I will roll back any decision-making steps for this feature in the upcoming version to solve the issue.

However, I’m curious why no primary node is detected in your case. Could you tell me more the configuration you are using:

  1. Standalone nodes (and how many endpoints are configured)
  2. Redis Cluster (and how many primary / replica endpoints you have)
  3. Redis Sentinel (and what’s the configuration)
  4. Azure Cache for Redis (and its tier and essential config)
  5. ElastiCache for Redis (and whether it’s serverless)
  6. Any other scenario

Hey,

So we are just connecting to 3 x standalone redis nodes directly, so the connection string looks something like:

node0:6379,node1:6379,node2:6379

We’re planning to move this to use sentinel as part of our move of redis from virtual machines to kubernetes, as we have noticed this method of connections can cause outages where hangfire begins throwing UnableToConnect or DNS resolution errors rolling out a config change through a rolling restart via the k8s pod DNS addresses.

It’s probably worth mentioning the version of redis we use on our virtual machines is fairly old as this is legacy hardware we’re looking to retire in the near future, currently it’s running on 4.0.9.

Thanks for the details, and this is the reason – primary node detection doesn’t work in multi-master setup with no cluster or sentinel support.

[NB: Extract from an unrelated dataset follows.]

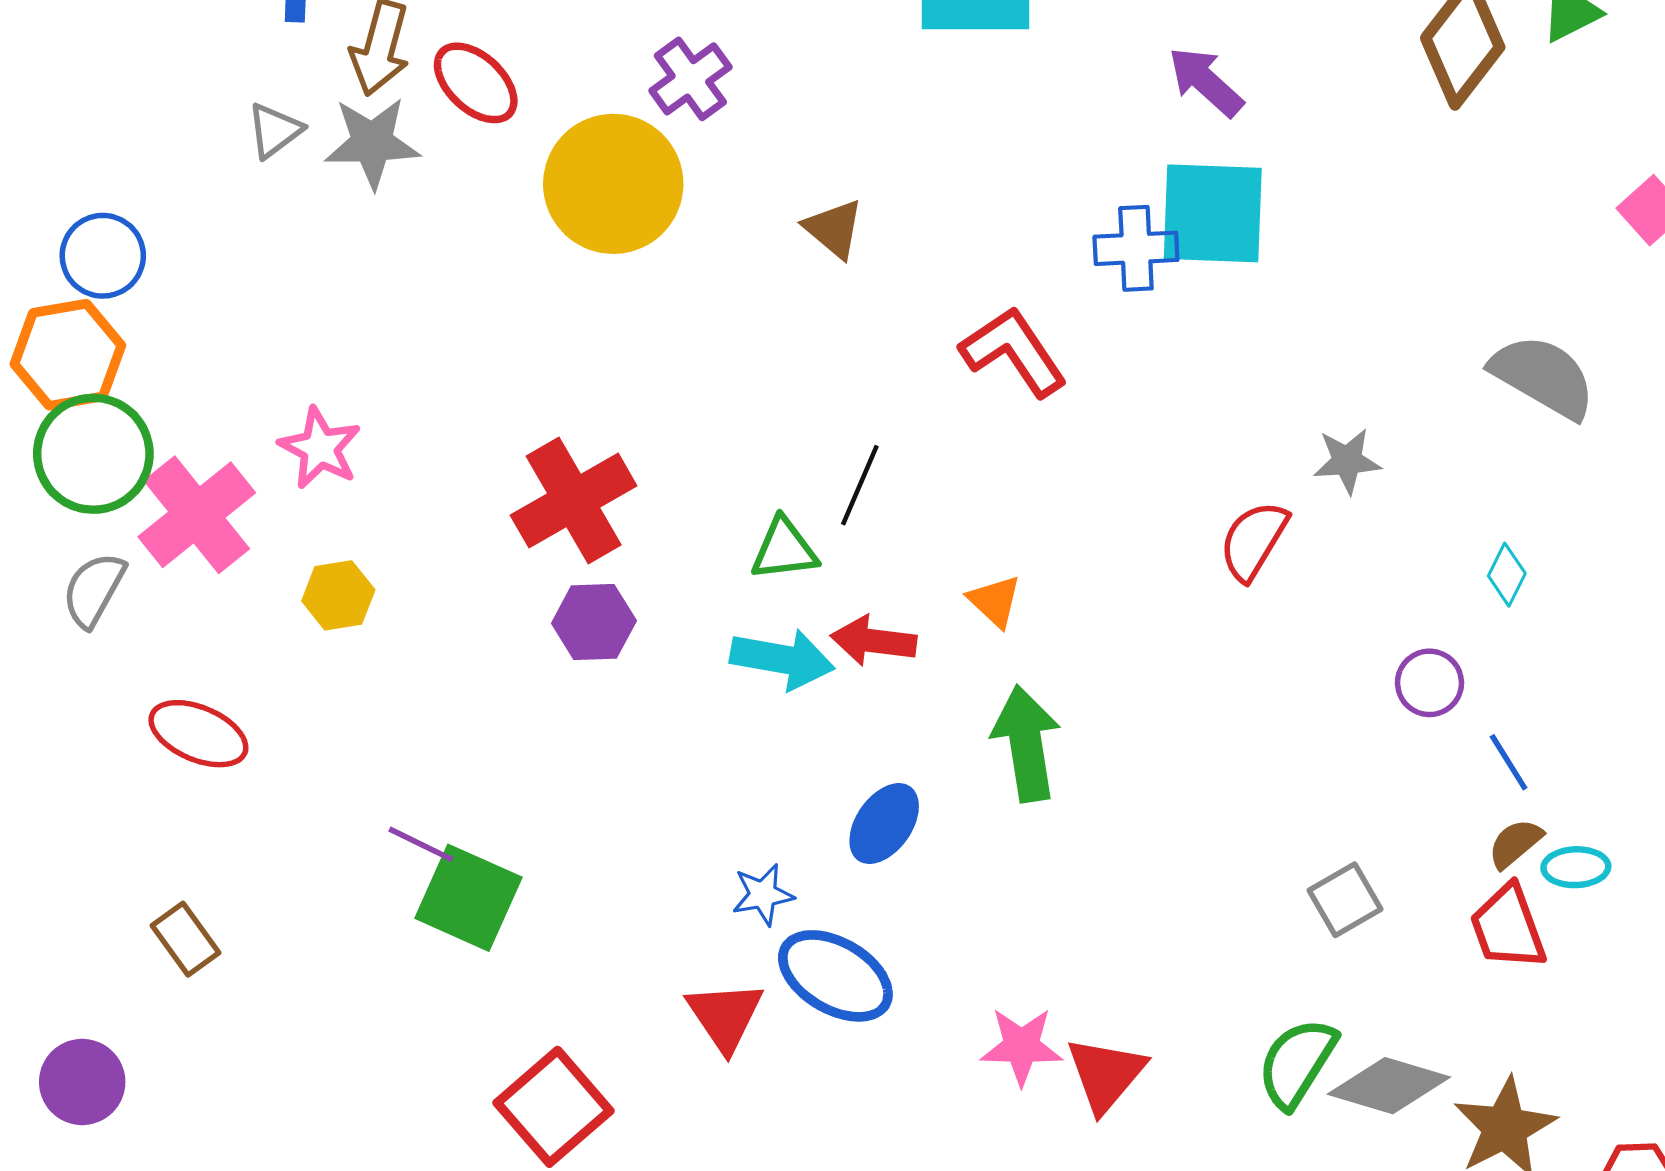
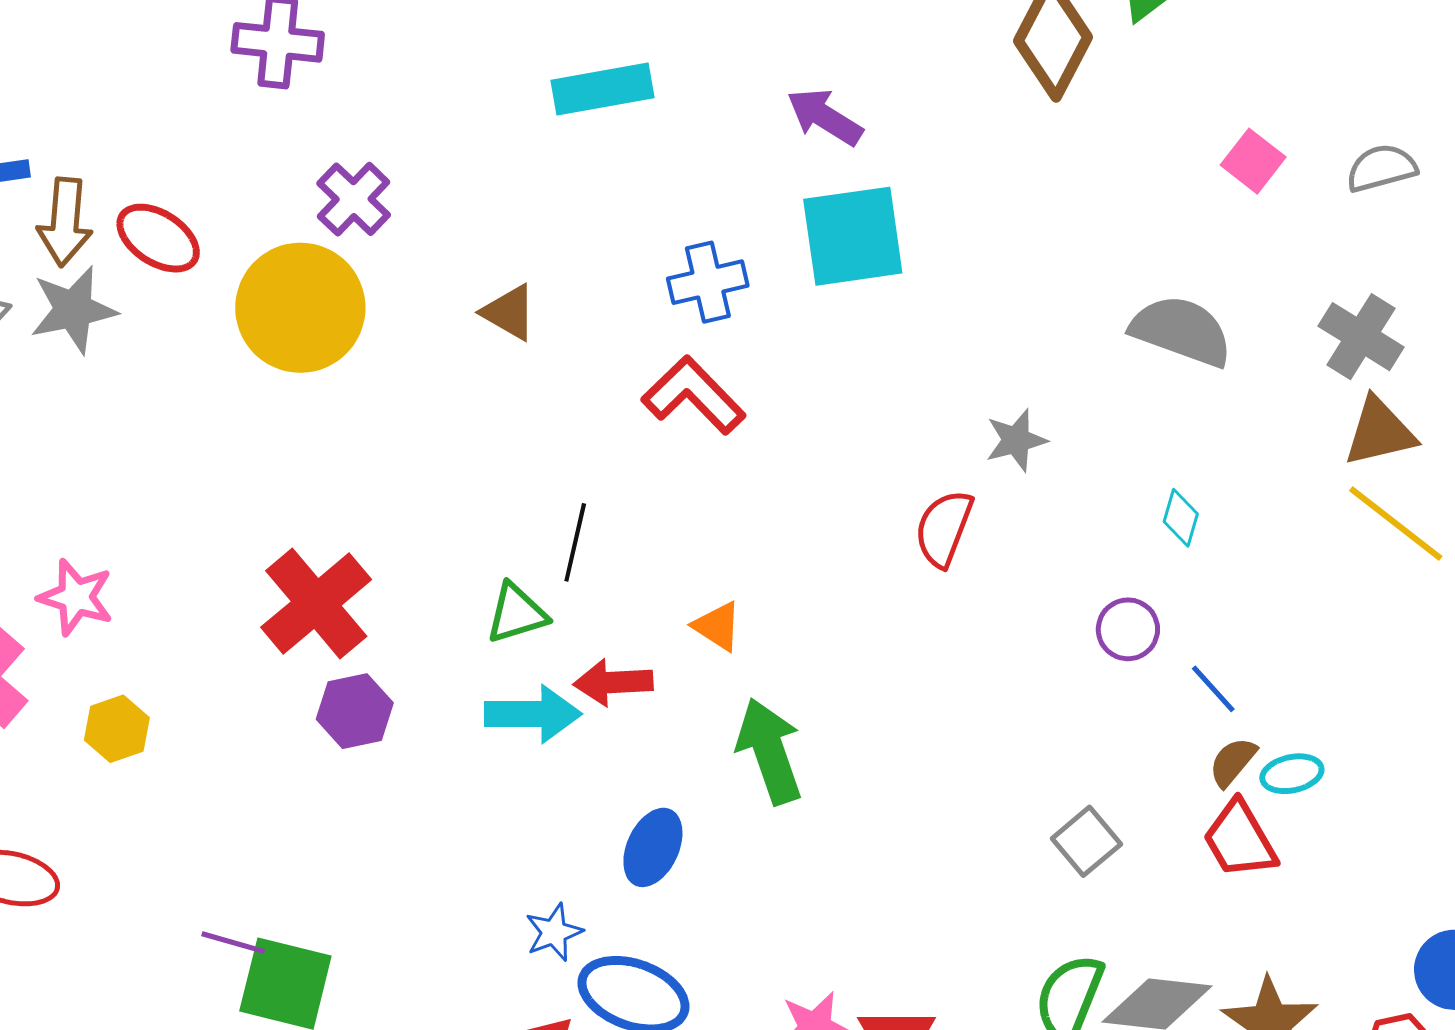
blue cross: (1136, 248) -> (708, 282), moved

You can pass only a single node that’s actually used, because multi-master setup doesn’t work anyway with transactional workloads, such as in Hangfire (required for eventual, at-least-once processing). And unfortunately there’s no easy way to spread the workload to multiple nodes without sharding even in a cluster mode.

We’re planning to move this to use sentinel as part of our move of redis from virtual machines to kubernetes, as we have noticed this method of connections can cause outages where hangfire begins throwing UnableToConnect or DNS resolution errors rolling out a config change through a rolling restart via the k8s pod DNS addresses.

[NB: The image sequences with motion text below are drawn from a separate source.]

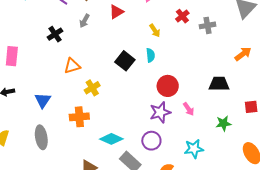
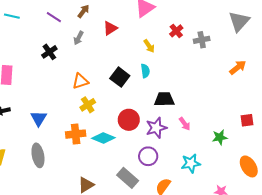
orange triangle: (72, 66) -> (80, 81), moved
black trapezoid: (219, 84) -> (164, 99), moved
red circle: (168, 86) -> (129, 120), moved
cyan diamond: (111, 139) -> (103, 138), moved

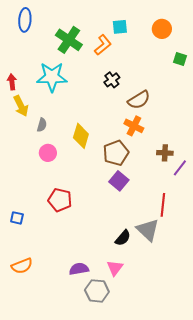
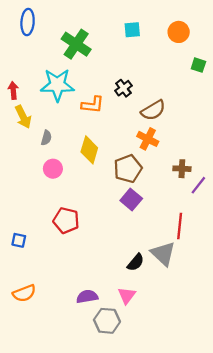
orange L-shape: (103, 45) -> (93, 105), moved, turned 45

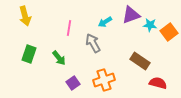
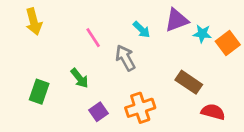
cyan arrow: (105, 22) -> (142, 30), turned -104
pink line: (69, 28) -> (93, 38), turned -42
green rectangle: (29, 54) -> (39, 92), moved

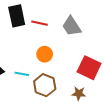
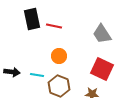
gray trapezoid: (72, 26) -> (102, 34), moved

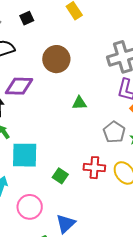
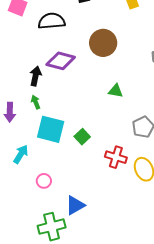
green square: (60, 176) -> (82, 137), moved
pink circle: (30, 207) -> (44, 181), size x0.6

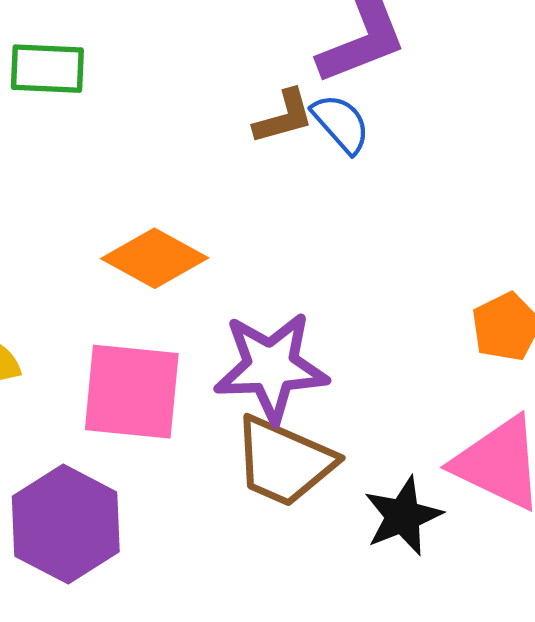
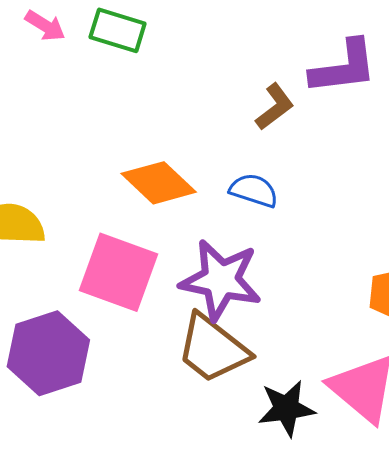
brown L-shape: (284, 117) -> (275, 107), turned -36
blue semicircle: (341, 124) -> (254, 190), moved, turned -45

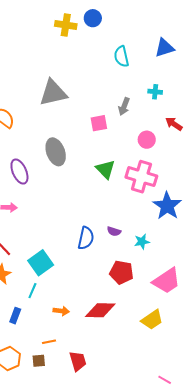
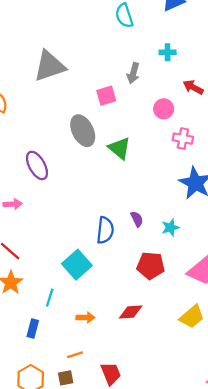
gray ellipse: (56, 152) -> (83, 131), moved
purple ellipse: (19, 172) -> (37, 165), moved
pink cross: (141, 177) -> (183, 139), moved, size x0.6
purple semicircle: (114, 231) -> (137, 219), turned -128
cyan square: (41, 263) -> (77, 265), moved
red diamond: (100, 310) -> (131, 312), size x0.7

If you have any exception details and / or log messages in this case, you can send to support [at] hangfire.io. Logs starting with the debug level in the recent versions of Hangfire.Pro.Redis include messages emitted during the connection establishment pipeline, and should reveal the issue.

It’s probably worth mentioning the version of redis we use on our virtual machines is fairly old as this is legacy hardware we’re looking to retire in the near future, currently it’s running on 4.0.9.

This is not a problem, since minimal version required is 2.6.12 and I see no reasons to change this yet.

Sorry just to clarify this isn’t multi-master, this is 3 x standalone redis nodes with 1 master and 2 slaves.

There is a sentinel service running in the background but we do not support connecting to it on these virtual machines (and Hangfire.Pro.Redis below 3.1.0 would not work anyway), they typically have been exposed via direct connection and HAProxy. We specifically don’t use the HAProxy side as the stackexchange redis library has issues with this setup (a failover without a dropped connection can end up with a connection to a slave and readonly errors coming back).

Thank you for the additional details, it’s now super-clear what’s happened, and I have released Hangfire.Pro.Redis 3.3.0 with everything supported now:

  1. Previously custom primary/replica setups weren’t fully supported. Now, I have implemented correct detection of a primary node for this case, and together with implemented role checks in 3.2.0, such a setup should work even if the connection is the same.
  2. Role check will not drop a multiplexer if no “main” node is detected for Hangfire.Pro.Redis, so connections will not be dropped in this case (the original problem for your case), but a warning will be emitted in logs instead.

So please try upgrading to the newest versions when you have time, and let me know if you have any problems!